A main levée et en l'absence de la grande majorité des députés
(577 au total), l'Assemblée nationale a rejeté par 21 voix contre
15 le projet de loi alors qu'il avait déjà été voté par le Sénat
(chambre haute). Une partie de la majorité UMP a voté pour, mais
deux députés de la majorité ont voté contre avec l'opposition, qui
dénonce un dispositif portant atteinte, selon elle, aux libertés et
à la vie privée.
Interprétations contradictoires
Les opposants dénonçaient notamment le durcissement du texte
sous la pression du Sénat. Une vraie "double-peine" selon eux,
puisque le projet de loi prévoyait l'obligation pour le "pirate" de
payer son abonnement pendant la coupure qui peut aller de deux mois
à un an.
L'opposition estime que ce système de sanctions n'apportera aucun
revenu supplémentaire aux artistes et qu'il défend les seuls
intérêts des majors du disque.
Faux, dit le gouvernement, soulignant que la plupart des maisons
de disque sont des petits labels indépendants de moins de 20
salariés. Il défend son projet qui ferait de la France le premier
pays européen à faire appliquer par la loi des coupures d'accès à
internet.
La Fédération internationale de l'industrie phonographique (IFPI)

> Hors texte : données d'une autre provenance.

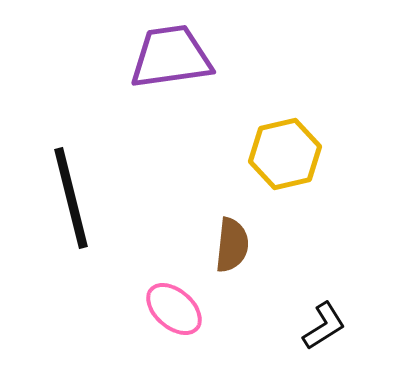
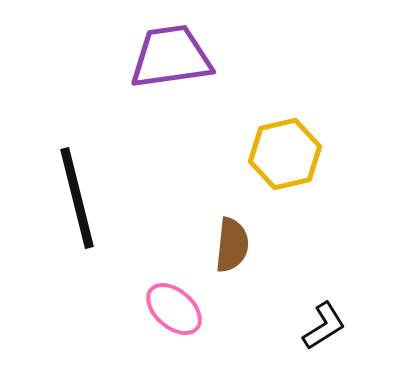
black line: moved 6 px right
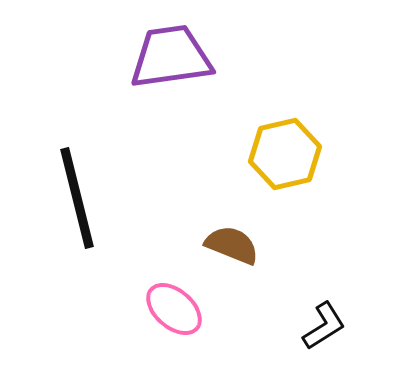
brown semicircle: rotated 74 degrees counterclockwise
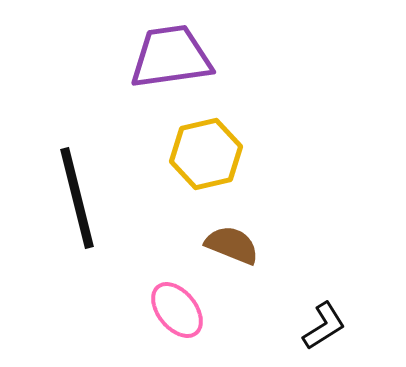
yellow hexagon: moved 79 px left
pink ellipse: moved 3 px right, 1 px down; rotated 10 degrees clockwise
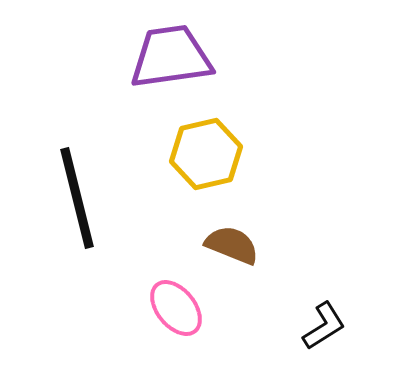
pink ellipse: moved 1 px left, 2 px up
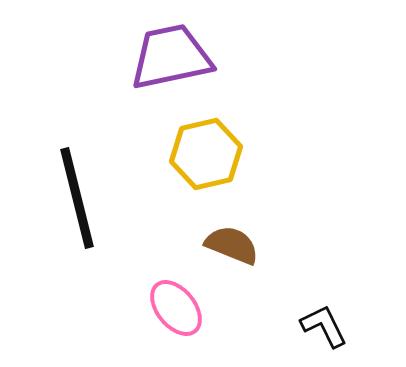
purple trapezoid: rotated 4 degrees counterclockwise
black L-shape: rotated 84 degrees counterclockwise
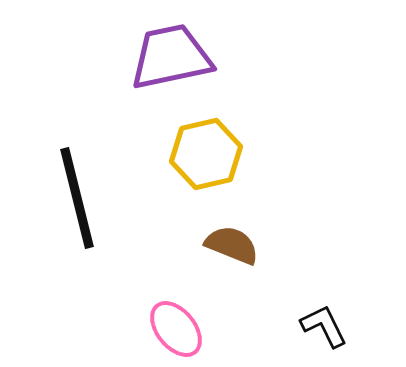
pink ellipse: moved 21 px down
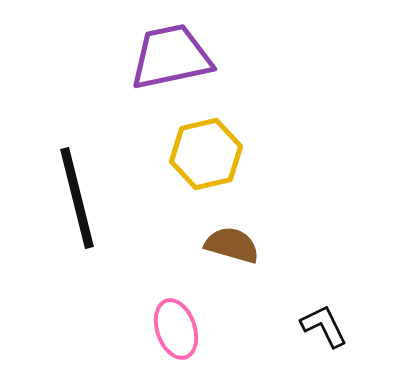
brown semicircle: rotated 6 degrees counterclockwise
pink ellipse: rotated 20 degrees clockwise
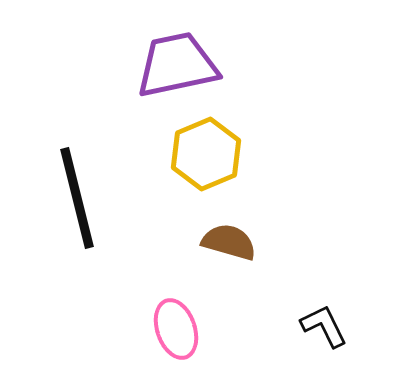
purple trapezoid: moved 6 px right, 8 px down
yellow hexagon: rotated 10 degrees counterclockwise
brown semicircle: moved 3 px left, 3 px up
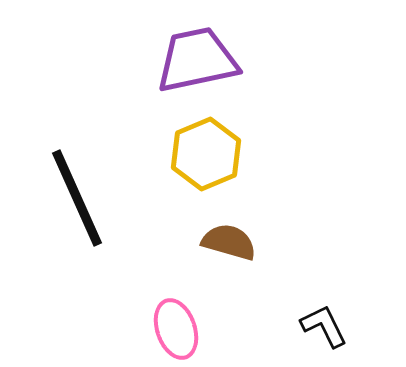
purple trapezoid: moved 20 px right, 5 px up
black line: rotated 10 degrees counterclockwise
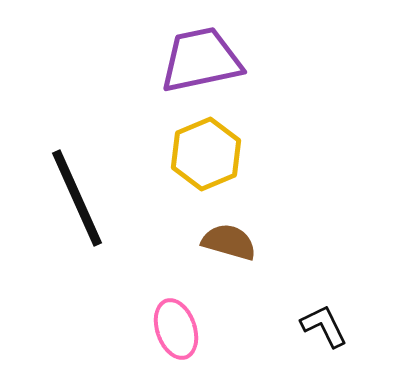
purple trapezoid: moved 4 px right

a estimé que le texte français devait être "un exemple pour le
reste du monde".
Artistes partagés
Les artistes sont partagés. Fin mars, près d'une quarantaine de
cinéastes, parmi lesquels Cédric Klapisch, Bertrand Tavernier ou
Costa-Gavras avaient plaidé pour le projet. Mais dans une tribune
publiée début avril, 13 personnalités du cinéma dont Catherine
Deneuve, Victoria Abril ou encore Chiara Mastroianni, ont demandé
l'abandon du projet qui impose "un mécanisme de sanctions à la
constitutionnalité douteuse et au fonctionnement fumeux".

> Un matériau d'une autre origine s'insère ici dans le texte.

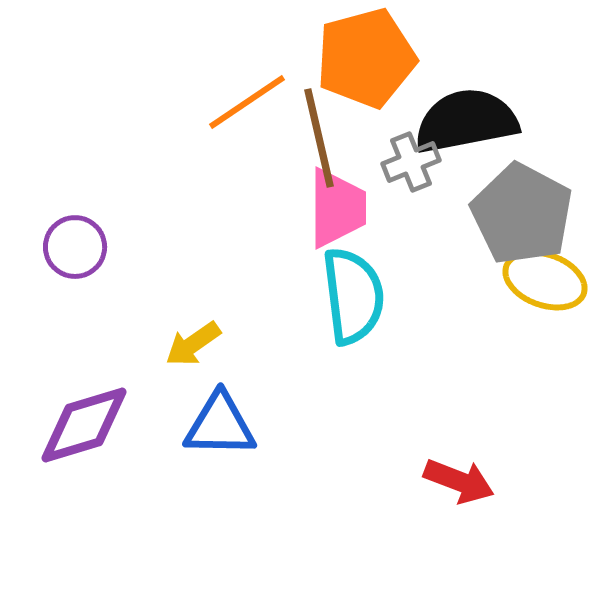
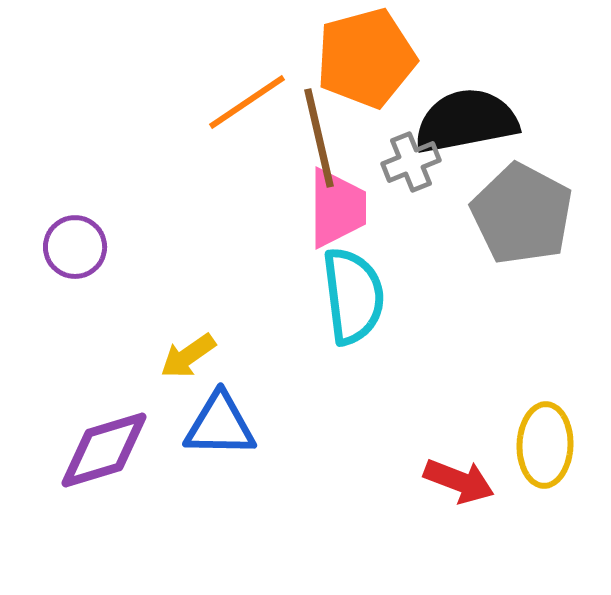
yellow ellipse: moved 165 px down; rotated 72 degrees clockwise
yellow arrow: moved 5 px left, 12 px down
purple diamond: moved 20 px right, 25 px down
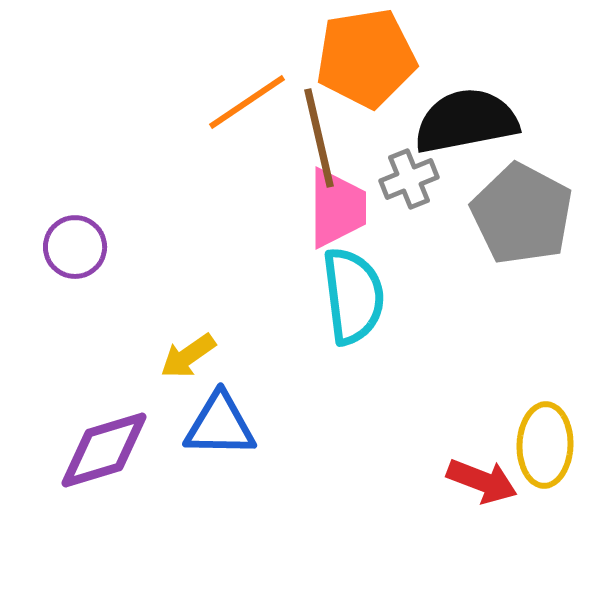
orange pentagon: rotated 6 degrees clockwise
gray cross: moved 2 px left, 17 px down
red arrow: moved 23 px right
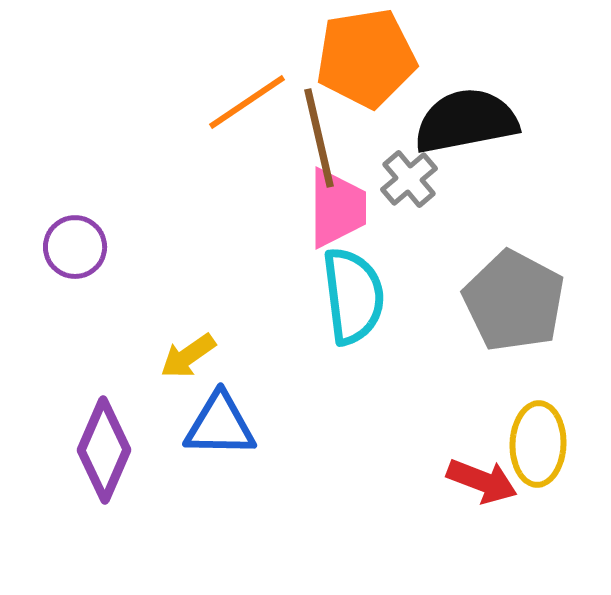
gray cross: rotated 18 degrees counterclockwise
gray pentagon: moved 8 px left, 87 px down
yellow ellipse: moved 7 px left, 1 px up
purple diamond: rotated 50 degrees counterclockwise
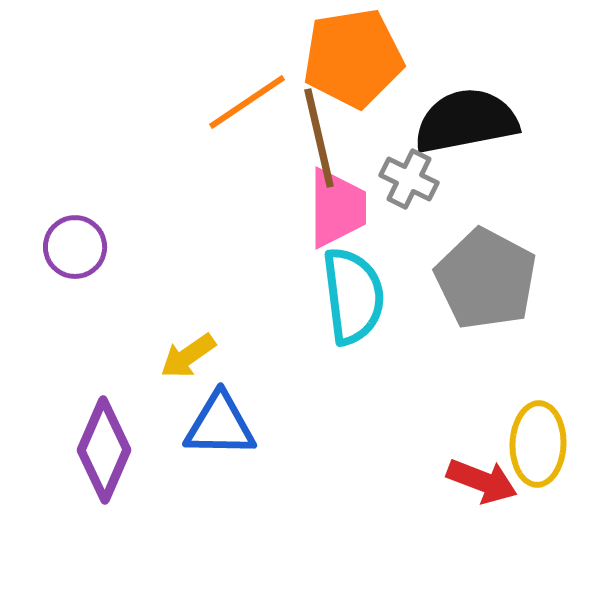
orange pentagon: moved 13 px left
gray cross: rotated 24 degrees counterclockwise
gray pentagon: moved 28 px left, 22 px up
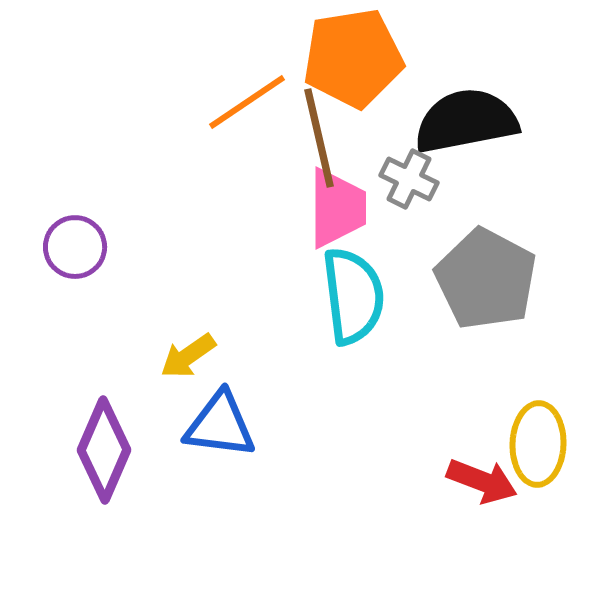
blue triangle: rotated 6 degrees clockwise
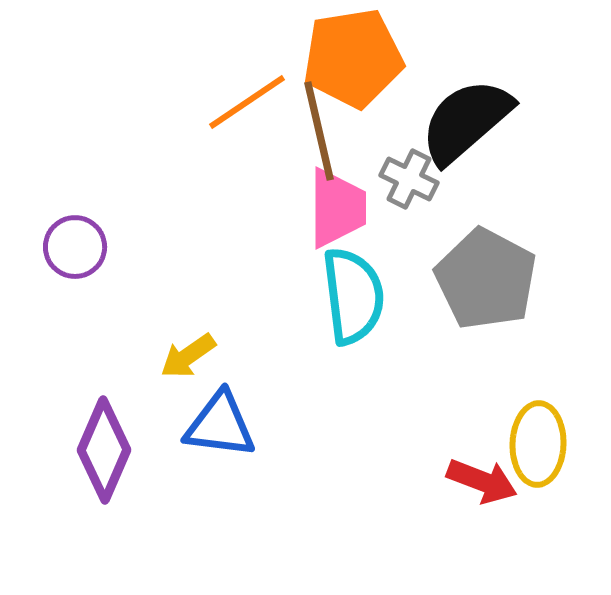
black semicircle: rotated 30 degrees counterclockwise
brown line: moved 7 px up
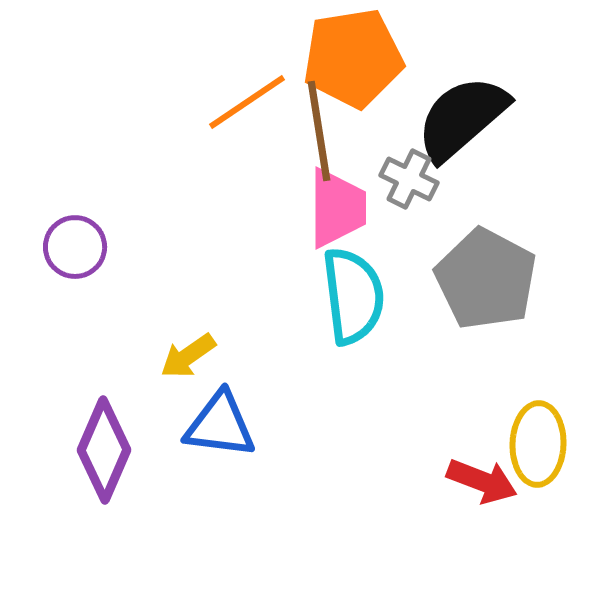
black semicircle: moved 4 px left, 3 px up
brown line: rotated 4 degrees clockwise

"La France est le seul pays au monde à vouloir encore expérimenter
une loi qui prévoit la sanction la plus dure, à savoir la coupure
totale d'accès à internet", a déclaré à l'AFP la Fédération
française des Télécoms, qui regroupe les fournisseurs d'accès
internet, prônant plutôt le recours à des amendes.
afp/cer/sbo
Quelle législation à l'étranger?
La Nouvelle-Zélande, qui avait adopté une loi en ce sens en février, a dû reculer et reporter son application, face à la colère des internautes.

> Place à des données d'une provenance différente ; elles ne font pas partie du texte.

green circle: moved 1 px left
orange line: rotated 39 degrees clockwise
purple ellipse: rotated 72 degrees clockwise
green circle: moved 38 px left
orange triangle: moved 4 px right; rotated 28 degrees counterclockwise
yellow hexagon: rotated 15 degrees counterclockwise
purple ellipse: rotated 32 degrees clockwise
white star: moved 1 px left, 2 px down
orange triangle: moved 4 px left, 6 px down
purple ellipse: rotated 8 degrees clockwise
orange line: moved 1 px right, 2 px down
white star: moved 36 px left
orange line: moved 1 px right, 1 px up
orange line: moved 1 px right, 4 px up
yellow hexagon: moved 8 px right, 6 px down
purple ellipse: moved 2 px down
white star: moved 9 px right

L'Union européenne n'a pas de législation spécifique en matière de lutte contre le piratage en ligne des contenus culturels, seulement une obligation générale pour les Etats membres d'assurer la protection du droit d'auteur, quel que soit le moyen de reproduction.
En Grande-Bretagne, les fournisseurs d'accès ont signé un accord en juillet avec l'industrie du disque prévoyant l'envoi de messages d'avertissement mais sans sanction à la clef.
En Allemagne, une loi en vigueur depuis début 2008 prévoit des amendes jusqu'à 10'000 euros pour chaque film ou musique téléchargés mais s'est révélée difficilement applicable.
Aux Etats-Unis, après de nombreux procès contre les "pirates" internet, l'industrie américaine du disque s'est rapprochée des fournisseurs d'accès dont certains prévoient dans leur contrat des coupures d'accès.